Why design the camera’s physical interface to be just like the interface for the canon?
Comparative analysis, fit/gap, contextual enquiry, heuristics... there’s no way to get to where you are going unless you know where you are.
Sit down with some users and talk with them about how they use your product. Or how what they use now doesn’t meet their needs.
Heuristics Handout: There’s a solo and a group approach.
Contextual Inquiry: Often users figure out better ways to use your stuff.
It’s never just you. Well, almost never. Decide up front who can decide, who you just need input from, and who just needs to know.
Design is just a process. And there’s a lot of tools that can be used to create something wonderful.
But if no one asked for it, if no one pays for it, if there are some who want to destroy what you create... Why did you even start in the first place?
This is part of Starting Before, but I wanted to call it out specifically.
5 Whys limits the number so you don’t end up in a requirements black hole.
I find 5 usually works, but sometimes you have to delve further. Especially at the start.
http://www.ibm.com/developerworks/rational/library/4995.html
Like sailing, or kayaking, if you aren’t constantly checking where you are in relation to where you want to be, you might be sunk.
Let’s assume you have a solid sense of WHAT. Now what?

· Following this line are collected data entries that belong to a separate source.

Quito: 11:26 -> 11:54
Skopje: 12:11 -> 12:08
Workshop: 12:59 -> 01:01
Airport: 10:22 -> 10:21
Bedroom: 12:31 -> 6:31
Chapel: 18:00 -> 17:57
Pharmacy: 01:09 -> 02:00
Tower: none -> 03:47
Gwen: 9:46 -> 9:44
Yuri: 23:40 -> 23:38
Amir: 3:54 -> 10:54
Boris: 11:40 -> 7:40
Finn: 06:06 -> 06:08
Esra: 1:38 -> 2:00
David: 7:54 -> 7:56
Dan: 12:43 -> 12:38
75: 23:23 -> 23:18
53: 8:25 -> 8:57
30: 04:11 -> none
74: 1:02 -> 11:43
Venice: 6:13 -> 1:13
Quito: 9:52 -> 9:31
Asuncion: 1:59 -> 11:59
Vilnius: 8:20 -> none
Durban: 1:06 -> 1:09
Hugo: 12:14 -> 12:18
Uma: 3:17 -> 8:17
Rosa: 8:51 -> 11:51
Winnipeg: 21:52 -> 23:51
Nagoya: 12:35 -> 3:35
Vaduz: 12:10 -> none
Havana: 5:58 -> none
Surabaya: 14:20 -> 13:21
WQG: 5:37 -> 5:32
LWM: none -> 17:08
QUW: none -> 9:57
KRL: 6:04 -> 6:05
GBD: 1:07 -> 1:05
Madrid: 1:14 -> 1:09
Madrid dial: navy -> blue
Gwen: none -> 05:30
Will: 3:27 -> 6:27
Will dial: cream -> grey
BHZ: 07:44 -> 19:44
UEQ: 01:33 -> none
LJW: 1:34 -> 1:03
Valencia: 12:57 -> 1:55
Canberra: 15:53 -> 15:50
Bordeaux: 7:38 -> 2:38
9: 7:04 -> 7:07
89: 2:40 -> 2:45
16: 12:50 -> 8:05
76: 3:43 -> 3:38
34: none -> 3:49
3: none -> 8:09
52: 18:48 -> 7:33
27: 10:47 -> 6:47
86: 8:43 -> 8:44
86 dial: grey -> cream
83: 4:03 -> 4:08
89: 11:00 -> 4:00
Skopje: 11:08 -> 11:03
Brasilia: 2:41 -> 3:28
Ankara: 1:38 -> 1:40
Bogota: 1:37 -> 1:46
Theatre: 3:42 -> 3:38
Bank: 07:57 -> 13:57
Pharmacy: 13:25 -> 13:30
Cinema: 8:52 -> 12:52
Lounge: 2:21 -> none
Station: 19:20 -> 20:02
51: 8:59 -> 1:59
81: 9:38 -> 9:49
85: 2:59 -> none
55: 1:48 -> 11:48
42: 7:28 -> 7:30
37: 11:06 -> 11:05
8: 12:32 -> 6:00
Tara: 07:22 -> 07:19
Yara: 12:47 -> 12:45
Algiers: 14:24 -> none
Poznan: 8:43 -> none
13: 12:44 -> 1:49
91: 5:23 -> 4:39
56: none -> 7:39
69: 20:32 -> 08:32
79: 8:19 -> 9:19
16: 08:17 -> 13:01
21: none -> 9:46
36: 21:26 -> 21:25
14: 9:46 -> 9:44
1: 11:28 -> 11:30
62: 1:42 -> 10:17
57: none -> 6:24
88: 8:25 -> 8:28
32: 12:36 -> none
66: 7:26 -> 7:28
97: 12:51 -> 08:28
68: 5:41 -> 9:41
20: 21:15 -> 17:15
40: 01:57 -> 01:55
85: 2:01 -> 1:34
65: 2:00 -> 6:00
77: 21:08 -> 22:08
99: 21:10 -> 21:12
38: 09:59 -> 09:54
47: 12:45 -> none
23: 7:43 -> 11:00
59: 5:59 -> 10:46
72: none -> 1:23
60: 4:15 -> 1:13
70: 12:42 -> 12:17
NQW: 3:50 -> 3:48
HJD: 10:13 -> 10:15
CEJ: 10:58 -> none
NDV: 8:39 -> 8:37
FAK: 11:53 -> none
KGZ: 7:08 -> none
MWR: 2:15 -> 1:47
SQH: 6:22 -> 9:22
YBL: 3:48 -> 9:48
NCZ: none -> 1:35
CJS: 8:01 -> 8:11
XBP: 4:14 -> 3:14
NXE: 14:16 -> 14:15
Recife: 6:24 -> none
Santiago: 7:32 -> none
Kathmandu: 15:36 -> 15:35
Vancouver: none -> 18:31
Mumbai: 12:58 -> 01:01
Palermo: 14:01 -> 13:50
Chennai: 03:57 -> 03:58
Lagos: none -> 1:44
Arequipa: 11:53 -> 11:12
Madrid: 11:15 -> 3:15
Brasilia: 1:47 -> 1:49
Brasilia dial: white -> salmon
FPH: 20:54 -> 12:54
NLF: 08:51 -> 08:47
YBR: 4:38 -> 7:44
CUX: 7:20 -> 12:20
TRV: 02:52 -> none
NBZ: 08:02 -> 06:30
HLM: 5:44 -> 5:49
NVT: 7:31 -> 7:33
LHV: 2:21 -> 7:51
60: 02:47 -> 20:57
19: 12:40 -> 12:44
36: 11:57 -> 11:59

Describe/Draw the actual vs. ideal “funnel” of effort.
Iteration doesn’t have to be on the whole set of requirements.
Now here’s a better funnel.
High-level, there are basically two types of testing: “What should we change,” and “Did what we change work?” Most people think of the latter.
What you should be looking for are the big issues; show stoppers. And each iteration, the goal is to have fewer and fewer of those.
“User must complete Task A in under 10 seconds with no errors and feel satisfied with their effort.”
“Did it work as planned?”
Let’s go way back to the beginning. Who cares about this effort? Client? Boss? Boss’ boss’ boss’ boss?
ISO/IEC 25062:2006 or a bulleted list?
Alpha, Beta, Gamma... it’s all good.
This is where metrics can be useful. 17 minutes on a site can be a good thing if that’s the design. But if that 17 minutes is spent changing a password... yer fucked.
Getting 5 users in to test your product is all well and good, but in the end you’ve only proven that those 5 people can use it.
Plan for triage from the start. Know who to involve and make the call quick.
Users and their needs change over time. How do you stay on top of it? You ask them.
Every month or two sit down with some users and talk with them about how they use your product. Wait, that sounds familiar... (current state: where we started this mess.)
Rinse and repeat until you are either the only player in the game or you’ve gone out of business.
I just want to add something before I finish: Life is like a really long If, Then table. If <this>, then <that>.
In the end, these are just tools. There are no hard and fast rules. The idea is to know what the tools are, when to use them, and when to say Fuck It and just work to make the world a better place.
Even if they have to rip the mouse from your cold, dead hands.